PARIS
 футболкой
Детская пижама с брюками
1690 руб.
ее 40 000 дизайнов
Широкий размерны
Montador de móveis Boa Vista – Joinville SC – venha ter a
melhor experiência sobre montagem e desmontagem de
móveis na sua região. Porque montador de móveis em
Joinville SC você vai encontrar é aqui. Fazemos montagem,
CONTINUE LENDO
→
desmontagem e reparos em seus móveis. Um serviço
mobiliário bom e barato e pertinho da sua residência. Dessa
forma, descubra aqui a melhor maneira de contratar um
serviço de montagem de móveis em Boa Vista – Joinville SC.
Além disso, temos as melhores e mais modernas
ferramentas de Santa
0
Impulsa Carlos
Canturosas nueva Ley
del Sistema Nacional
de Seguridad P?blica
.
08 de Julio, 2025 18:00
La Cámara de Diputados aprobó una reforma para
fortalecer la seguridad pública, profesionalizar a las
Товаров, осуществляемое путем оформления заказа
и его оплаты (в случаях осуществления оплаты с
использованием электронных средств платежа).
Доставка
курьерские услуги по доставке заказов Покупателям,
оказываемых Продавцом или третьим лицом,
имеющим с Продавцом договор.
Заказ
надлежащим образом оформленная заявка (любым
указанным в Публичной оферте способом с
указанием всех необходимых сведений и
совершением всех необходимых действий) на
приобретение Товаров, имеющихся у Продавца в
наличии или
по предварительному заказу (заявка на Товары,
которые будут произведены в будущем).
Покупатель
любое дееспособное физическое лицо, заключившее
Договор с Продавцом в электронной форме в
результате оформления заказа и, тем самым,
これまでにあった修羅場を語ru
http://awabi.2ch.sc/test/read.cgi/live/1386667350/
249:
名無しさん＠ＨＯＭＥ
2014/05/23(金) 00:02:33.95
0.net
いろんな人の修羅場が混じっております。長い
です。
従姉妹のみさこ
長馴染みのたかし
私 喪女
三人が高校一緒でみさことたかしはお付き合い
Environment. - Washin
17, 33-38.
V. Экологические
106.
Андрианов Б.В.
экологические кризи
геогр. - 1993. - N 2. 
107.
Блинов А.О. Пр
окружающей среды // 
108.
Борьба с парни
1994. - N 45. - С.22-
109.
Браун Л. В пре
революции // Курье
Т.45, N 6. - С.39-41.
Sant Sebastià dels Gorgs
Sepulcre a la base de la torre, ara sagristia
-----
From the data above, give every line again exactly as it appears.

◆ ANSWER FOR THE TASK ◆
PARIS
 футболкой
Детская пижама с брюками
1690 руб.
ее 40 000 дизайнов
Широкий размерны
Montador de móveis Boa Vista – Joinville SC – venha ter a
melhor experiência sobre montagem e desmontagem de
móveis na sua região. Porque montador de móveis em
Joinville SC você vai encontrar é aqui. Fazemos montagem,
CONTINUE LENDO
→
desmontagem e reparos em seus móveis. Um serviço
mobiliário bom e barato e pertinho da sua residência. Dessa
forma, descubra aqui a melhor maneira de contratar um
serviço de montagem de móveis em Boa Vista – Joinville SC.
Além disso, temos as melhores e mais modernas
ferramentas de Santa
0
Impulsa Carlos
Canturosas nueva Ley
del Sistema Nacional
de Seguridad P?blica
.
08 de Julio, 2025 18:00
La Cámara de Diputados aprobó una reforma para
fortalecer la seguridad pública, profesionalizar a las
Товаров, осуществляемое путем оформления заказа
и его оплаты (в случаях осуществления оплаты с
использованием электронных средств платежа).
Доставка
курьерские услуги по доставке заказов Покупателям,
оказываемых Продавцом или третьим лицом,
имеющим с Продавцом договор.
Заказ
надлежащим образом оформленная заявка (любым
указанным в Публичной оферте способом с
указанием всех необходимых сведений и
совершением всех необходимых действий) на
приобретение Товаров, имеющихся у Продавца в
наличии или
по предварительному заказу (заявка на Товары,
которые будут произведены в будущем).
Покупатель
любое дееспособное физическое лицо, заключившее
Договор с Продавцом в электронной форме в
результате оформления заказа и, тем самым,
これまでにあった修羅場を語ru
http://awabi.2ch.sc/test/read.cgi/live/1386667350/
249:
名無しさん＠ＨＯＭＥ
2014/05/23(金) 00:02:33.95
0.net
いろんな人の修羅場が混じっております。長い
です。
従姉妹のみさこ
長馴染みのたかし
私 喪女
三人が高校一緒でみさことたかしはお付き合い
Environment. - Washin
17, 33-38.
V. Экологические
106.
Андрианов Б.В.
экологические кризи
геогр. - 1993. - N 2. 
107.
Блинов А.О. Пр
окружающей среды // 
108.
Борьба с парни
1994. - N 45. - С.22-
109.
Браун Л. В пре
революции // Курье
Т.45, N 6. - С.39-41.
Sant Sebastià dels Gorgs
Sepulcre a la base de la torre, ara sagristia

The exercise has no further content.